Please write the listing below out again exactly, leaving every picture behind.

----------

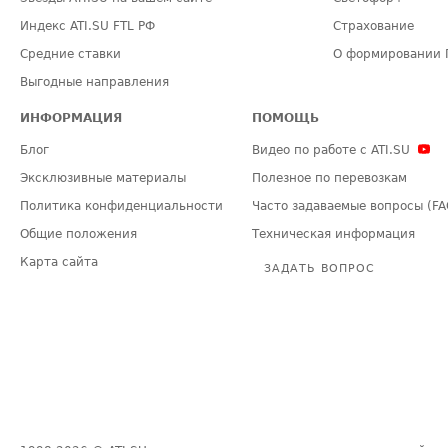
Индекс ATI.SU FTL РФ
Страхование
Средние ставки
О формировании 
Выгодные направления
ИНФОРМАЦИЯ
ПОМОЩЬ
Блог
Видео по работе с ATI.SU
Эксклюзивные материалы
Полезное по перевозкам
Политика конфиденциальности
Часто задаваемые вопросы (FA
Общие положения
Техническая информация
Карта сайта
ЗАДАТЬ ВОПРОС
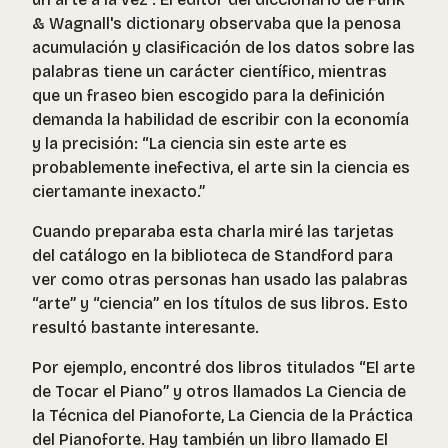
& Wagnall's dictionary observaba que la penosa
acumulación y clasificación de los datos sobre las
palabras tiene un carácter científico, mientras
que un fraseo bien escogido para la definición
demanda la habilidad de escribir con la economía
y la precisión: “La ciencia sin este arte es
probablemente inefectiva, el arte sin la ciencia es
ciertamante inexacto.”
Cuando preparaba esta charla miré las tarjetas
del catálogo en la biblioteca de Standford para
ver como otras personas han usado las palabras
“arte” y “ciencia” en los títulos de sus libros. Esto
resultó bastante interesante.
Por ejemplo, encontré dos libros titulados “
El arte
de Tocar el Piano” y
otros llamados
La Ciencia de
la Técnica del Pianoforte
,
La Ciencia de la Práctica
del Pianoforte
. Hay también un libro llamado
El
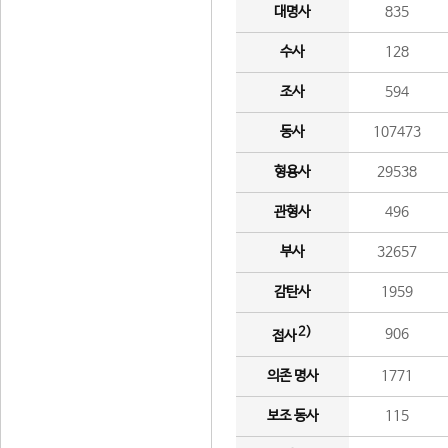
대명사
835
수사
128
조사
594
동사
107473
형용사
29538
관형사
496
부사
32657
감탄사
1959
2)
906
접사
의존 명사
1771
보조 동사
115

----------

Task result
Индекс ATI.SU FTL РФ
Страхование
Средние ставки
О формировании 
Выгодные направления
ИНФОРМАЦИЯ
ПОМОЩЬ
Блог
Видео по работе с ATI.SU
Эксклюзивные материалы
Полезное по перевозкам
Политика конфиденциальности
Часто задаваемые вопросы (FA
Общие положения
Техническая информация
Карта сайта
ЗАДАТЬ ВОПРОС
& Wagnall's dictionary observaba que la penosa
acumulación y clasificación de los datos sobre las
palabras tiene un carácter científico, mientras
que un fraseo bien escogido para la definición
demanda la habilidad de escribir con la economía
y la precisión: “La ciencia sin este arte es
probablemente inefectiva, el arte sin la ciencia es
ciertamante inexacto.”
Cuando preparaba esta charla miré las tarjetas
del catálogo en la biblioteca de Standford para
ver como otras personas han usado las palabras
“arte” y “ciencia” en los títulos de sus libros. Esto
resultó bastante interesante.
Por ejemplo, encontré dos libros titulados “
El arte
de Tocar el Piano” y
otros llamados
La Ciencia de
la Técnica del Pianoforte
,
La Ciencia de la Práctica
del Pianoforte
. Hay también un libro llamado
El
대명사
835
수사
128
조사
594
동사
107473
형용사
29538
관형사
496
부사
32657
감탄사
1959
2)
906
접사
의존 명사
1771
보조 동사
115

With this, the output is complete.